With microprocessors getting faster every year, memory architectures must also improve to enhance overall system performance. DDR SDRAM and Direct RAMBUS DRAM (RDRAM) are the top two contenders for this next generation of SDRAM.

The main advantage of DDR SDRAMs over RDRAMs is the use of the basic system infrastructure developed for PC-100. This eliminates the numerous design changes required by different "packet" protocols. DDR SDRAM was approved as a Joint Electron Device Engineering Council (JEDEC) standard in February, 1998, and is currently supported by most major SDRAM vendors.

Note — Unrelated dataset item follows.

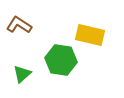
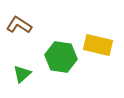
yellow rectangle: moved 8 px right, 10 px down
green hexagon: moved 3 px up
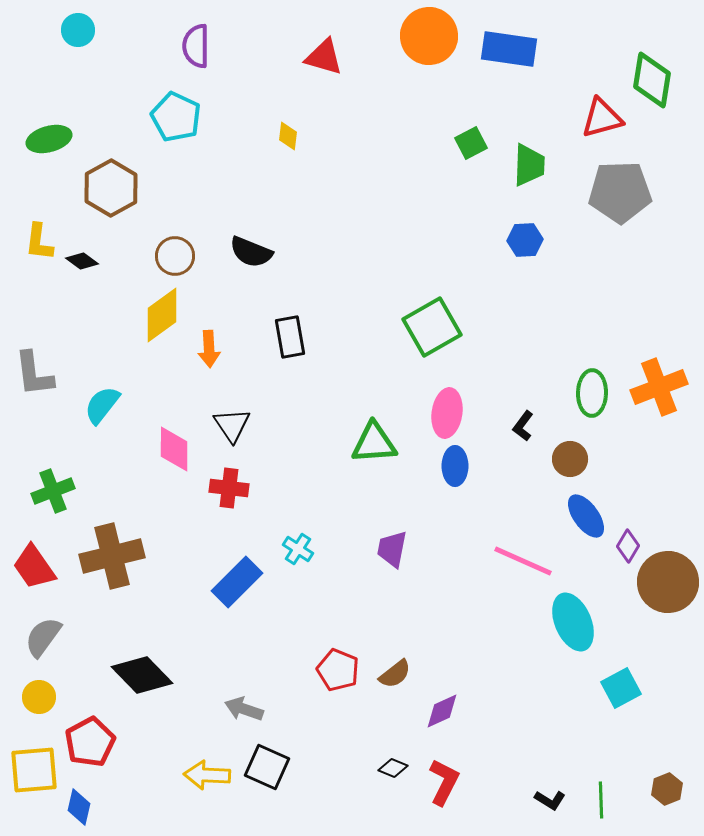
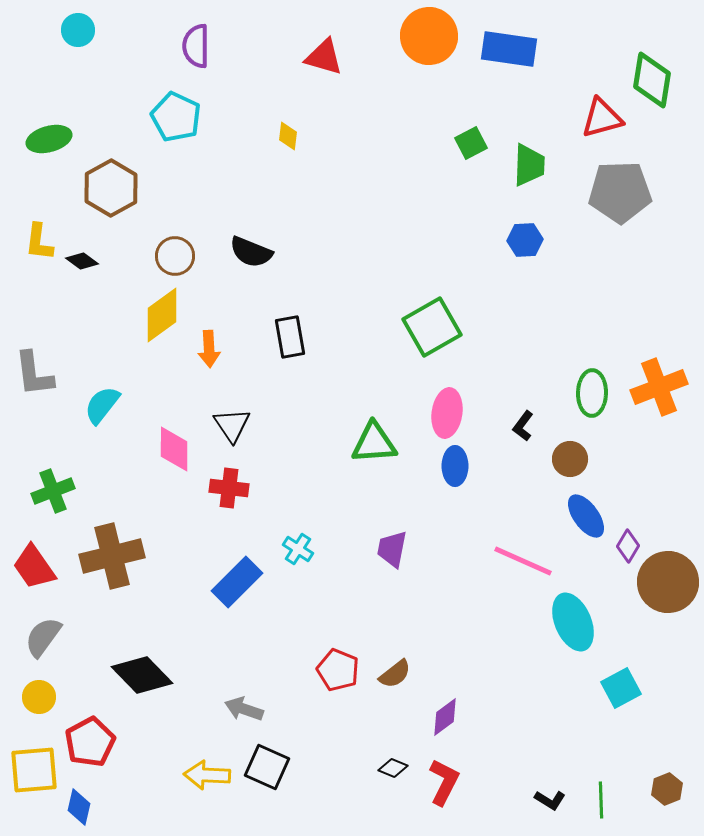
purple diamond at (442, 711): moved 3 px right, 6 px down; rotated 12 degrees counterclockwise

This application note describes the DDR SDRAM controller design implemented in a Virtex-II device. The first section briefly reviews the DDR SDRAM basics. The following section describes the SDRAM controller in detail. The final section summarizes the results.

# DDR SDRAM Review

The DDR SDRAM is an enhancement to the traditional synchronous DRAM. It supports data transfers on both edges of each clock cycle, effectively doubling the data throughput of the memory device.

The DDR SDRAM operates with a differential clock: CLK and  $\overline{\text{CLK}}$  (the crossing of CLK going High and  $\overline{\text{CLK}}$  going Low will be considered as the positive edge of the CLK). Commands (address and control signals) are registered at every CLK positive edge. Input data is registered on both edges of the DQS (data strobe), and output data is referenced to both edges of DQS, as well as to both edges of CLK.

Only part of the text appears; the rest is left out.